Chapter 7: Latent Claims Flashcards
What is a latent claim?
Claims arising from risks not allowed for when selling/pricing the original policy
What is the latency period of a claim?
Mean time between exposure and manifestation
What is the main feature of a latent claim?
The long period between the exposure and injury/claim
Areas in which latent claims can arise in?
[3]
- Bodily injury
- Pharmaceutical drugs
- Physical damage
Considerations when identifying potential latent risks?
[5]
- Historical latent claim risk in line of business
- Claim basis
- Territory
- Industry
- Exclusions in policy
What are the stages of latent claims?
[4]
- Unknown
- Potential
- Emerging
- Emerged / Closed
Describe the unknown stage for latent claims
The policy/risk has been accepted but the identity of latent claims are not yet known
Describe the potential stage for latent claims
Information about possible identity of a claim type emerges but no clear link or liability has been proven
Describe the emerging stage for latent claims
Claim type has emerged as latent claim but the full extent of the liability is still unknown
Describe the emerged/closed stage for latent claims
Latent claim has occurred and is fully developed, or the latent claim is still emerging but in a predictable manner that can be underwritten for
What are the uncertainties and disputes that can arise in the latent claim process?
[8]
- Reporting and settlement delays
- Possibility of litigation against multiple parties in very different jurisdictions
- Whether or not the insurer has a duty to defend the insured
- Whether legal expenses are covered, and to what extent
- How deductibles and limits apply, and the effects of claim allocation between years of
coverage - The type of claim (e.g. product-related)
- How reinsurance is applied
- The data available for analysis
Claims development experience at unknown stage
- Existence of latent claim is unknown
- Considerable uncertainty in expectation so a simple method will be used
- Can use original pricing basis and modify downwards as time passes (will move to emerging stage if claims arise)
Claims development experience at potential stage
- May be able to infer liability estimates based on size of historical latent claims and information relating to claim type
- Insurer’s may have legal defenses at this stage & probability of winning legal arguments should be considered
Claims development experience at emerging/emerged stage
- Legal liability will be better established and more info available about potential extent of claims
- Can use a top-down or bottom-up approach to estimate the quantum of liability
Describe the steps in the top-down approach to estimate latent claim liability
- Produce a global estimate of the liability to the economy/insurance industry
- Estimate the proportion applicable to the insurer & apply to global estimate
- Modify estimate bearing in mind the insurer’s policy terms, excesses and limits
Describe the steps in the bottom-up approach to estimate latent claim liability
- Review the policies written by the insurer to assess which are exposed to latent claim types (keep in mind T&Cs)
- Estimate the liability for each insured & allocate proportion of cover by insurer
- Proportion of cover refers to the cases in which claims may be due to exposure lasting several years and multiple insurers. The allocation will be used to split claims evenly over the period and parties
The credibility of the estimate determined may be impaired by:
- changes to legal environment and propensity to claim
- incomplete policy records
- increased longevity of the insured
What is the main method for calculating latent claim IBNR reserves?

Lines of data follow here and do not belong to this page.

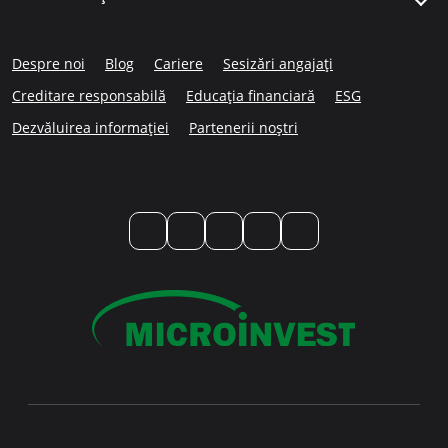
Despre noi
Blog
Cariere
Sesizări angajați
Creditare responsabilă
Educația financiară
ESG
Dezvăluirea informației
Partenerii noștri
LinkedIn
YouTube
TikTok
Instagram
Facebook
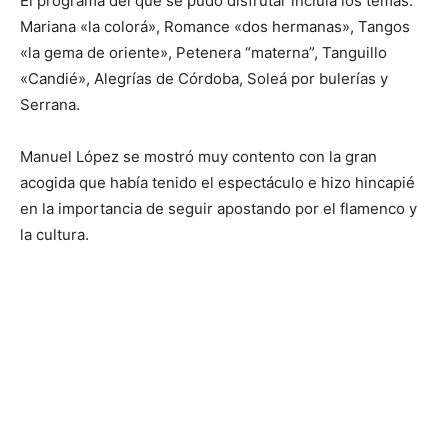
El programa del que se pudo disfrutar incluía los temas:
Mariana «la colorá», Romance «dos hermanas», Tangos
«la gema de oriente», Petenera “materna”, Tanguillo
«Candié», Alegrías de Córdoba, Soleá por bulerías y
Serrana.
Manuel López se mostró muy contento con la gran
acogida que había tenido el espectáculo e hizo hincapié
en la importancia de seguir apostando por el flamenco y
la cultura.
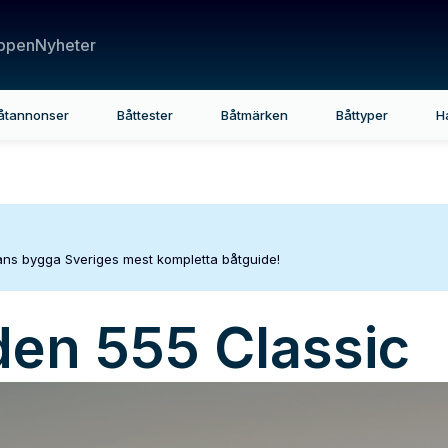
ppen
Nyheter
åtannonser
Båttester
Båtmärken
Båttyper
H
mans bygga Sveriges mest kompletta båtguide!
den
555 Classic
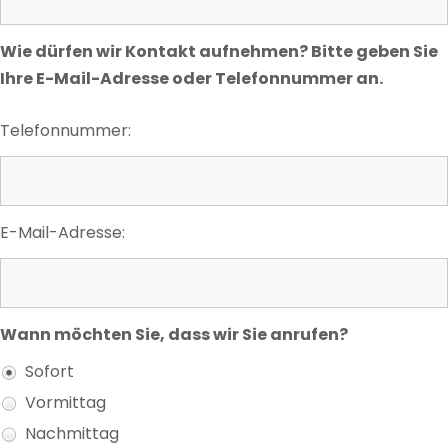
Wie dürfen wir Kontakt aufnehmen? Bitte geben Sie
Ihre E-Mail-Adresse oder Telefonnummer an.
Telefonnummer:
E-Mail-Adresse:
Wann möchten Sie, dass wir Sie anrufen?
Sofort
Vormittag
Nachmittag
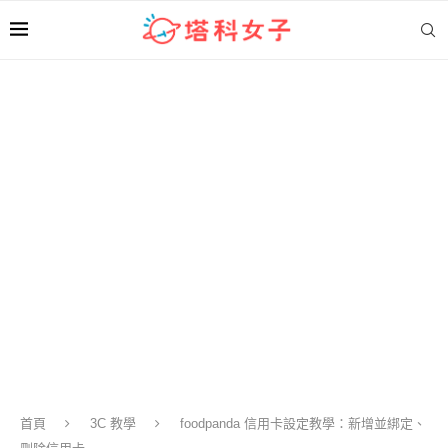
首頁
3C 教學
foodpanda 信用卡設定教學：新增並綁定、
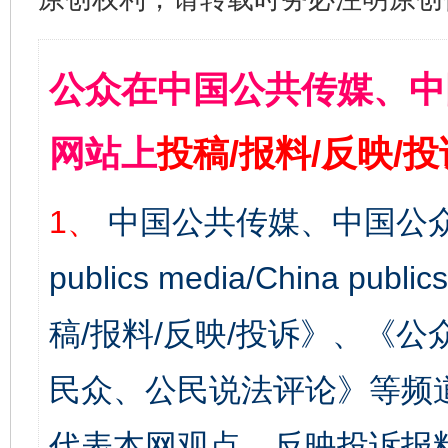
公众在中国公共传媒、中
网站上
投稿/报料/反映/
1、
中国公共传媒、中国公众
publics media/China 
稿/报料/反映/投诉》、《
民众、公民说法评论》等频
代表本网观点。反映投诉报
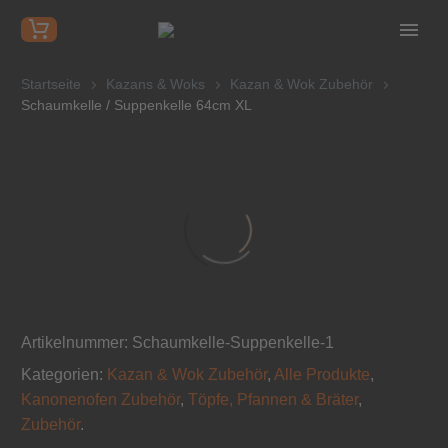
Startseite
Kazans & Woks
Kazan & Wok Zubehör
Schaumkelle / Suppenkelle 64cm XL
Artikelnummer:
Schaumkelle-Suppenkelle-1
Kategorien:
Kazan & Wok Zubehör
,
Alle Produkte
,
Kanonenofen Zubehör
,
Töpfe, Pfannen & Bräter
,
Zubehör
.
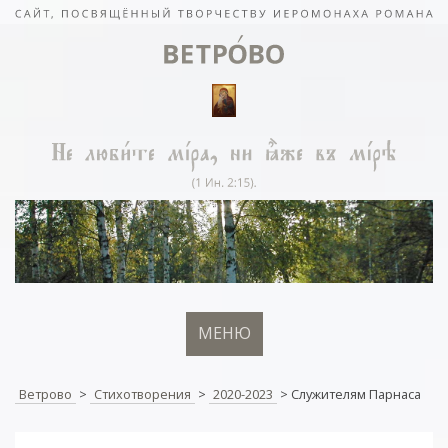
МЕНЮ
Ветрово
>
Стихотворения
>
2020-2023
>
Служителям Парнаса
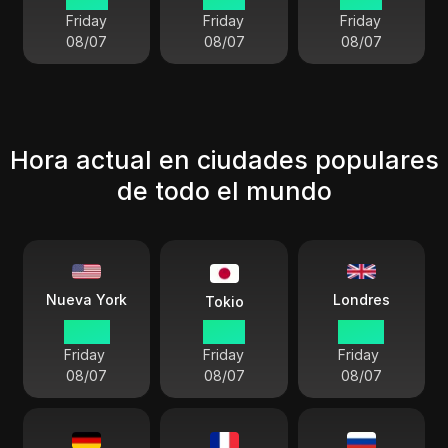
Friday
Friday
Friday
08/07
08/07
08/07
Hora actual en ciudades populares
de todo el mundo
Londres
Nueva York
Tokio
02:20
16:20
07:20
Friday
Friday
Friday
08/07
08/07
08/07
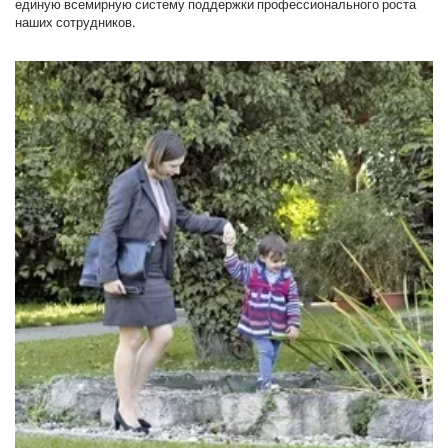
единую всемирную систему поддержки профессионального роста
наших сотрудников.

Applying loadings to reported claims to date
The alternative is average cost per claim. Medical data can be used to project number of claims and claims cost will consider age, earnings, marital status and number of dependents.
What factors determine the loading used for latent claims IBNR?
[10]
- what loadings competitors use
- the loadings used for similar accounts
- what the loading is being applied to (e.g. reported claims or paid claims)
- backlogs of unsettled claims and the speed of processing
- how the reinsurance process works
- the maturity of the cohort
- whether the business is direct, reinsurance or retrocession
- whether there are aggregate limits close to exhaustion
- the composition of the portfolio (e.g. large industrial companies)
- whether insurers have a habit of commuting policies
What is ODMWA?
Occupational Diseases in Mines and Works Act (ODMWA) only covers occupational health dispensation specifically for mine and risk works related diseases. These include cardio-respiratory diseases.
What is COIDA?
Compensation for Occupational Injuries and Diseases Act covers all employees and provides for the medical examination, certification and compensation of all employees who are injured on duty or who suffer from an occupational disease.
This will exclude disease-related claims for mineworkers (ODMWA), but accidents will be counted under COIDA.